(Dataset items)
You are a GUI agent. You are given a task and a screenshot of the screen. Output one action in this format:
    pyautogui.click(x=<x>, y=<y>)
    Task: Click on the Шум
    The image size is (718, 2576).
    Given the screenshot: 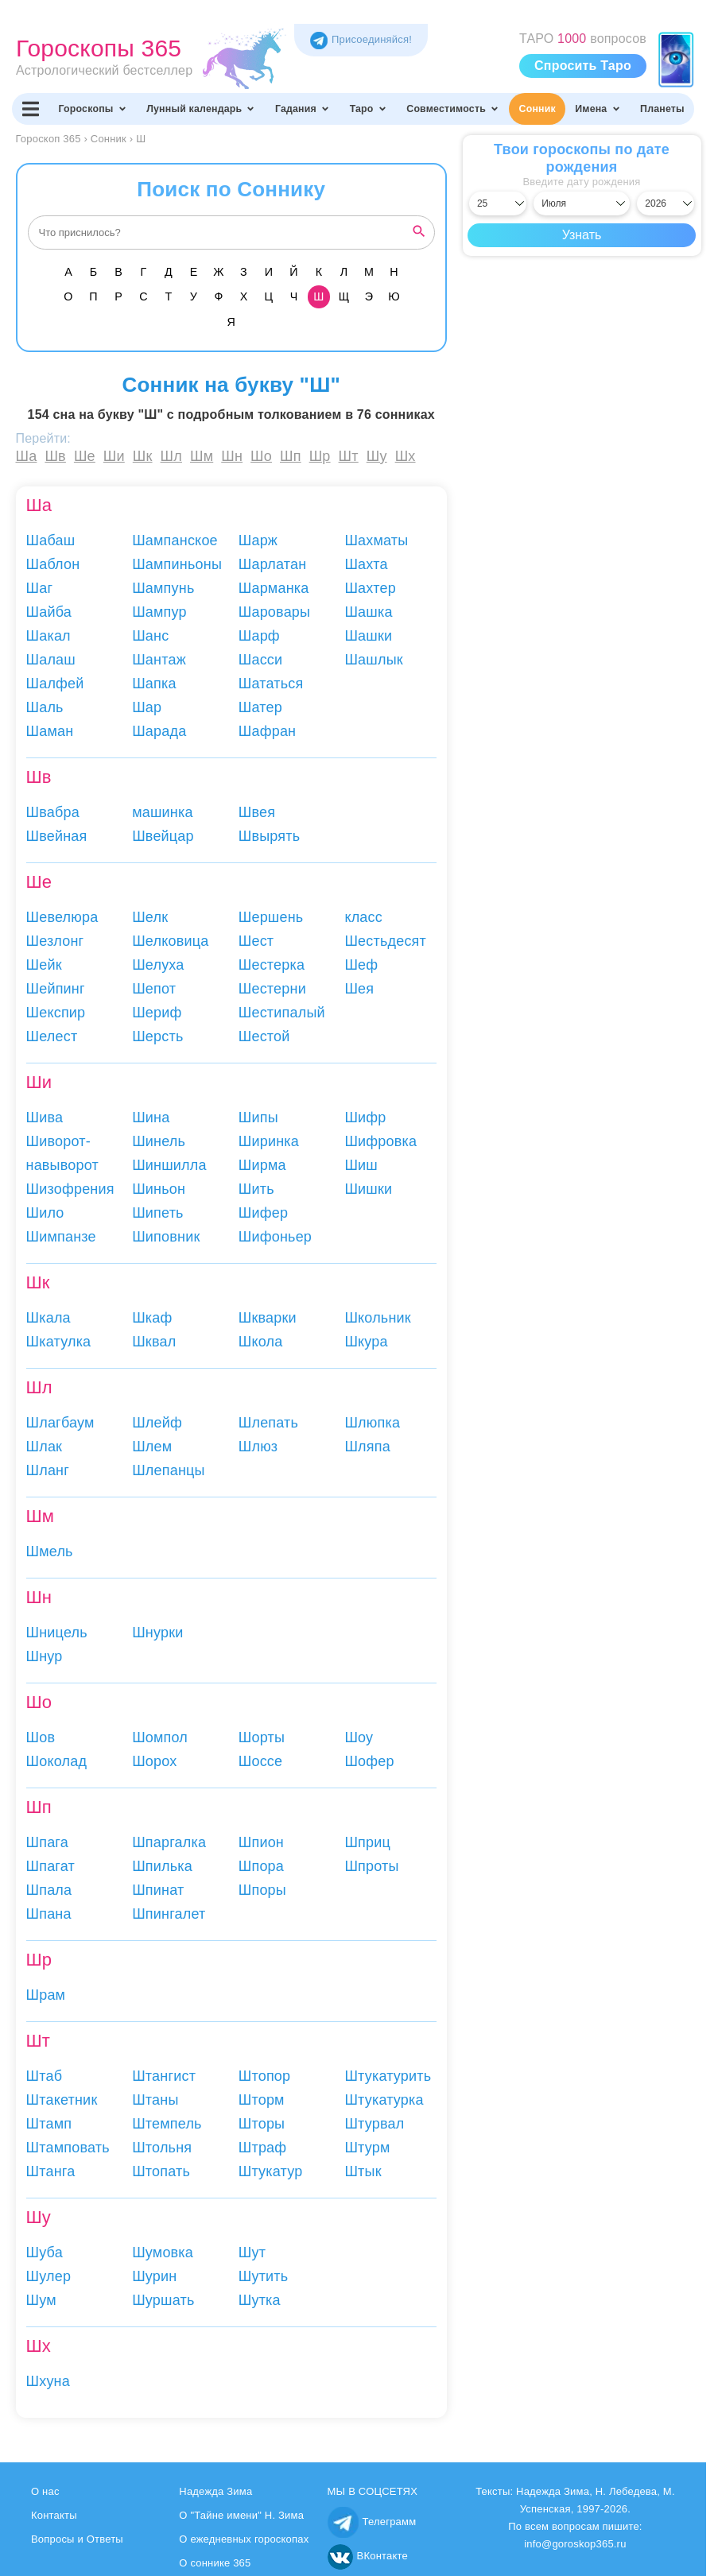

=== Exercise instructions ===
Give back, exactly and with nothing added, the lines from the line with "pyautogui.click(x=<x>, y=<y>)" through the final line of the data, both included; leave pictures out.

=== Answer space ===
    pyautogui.click(x=<x>, y=<y>)
    Task: Click on the Шум
    The image size is (718, 2576).
    Given the screenshot: 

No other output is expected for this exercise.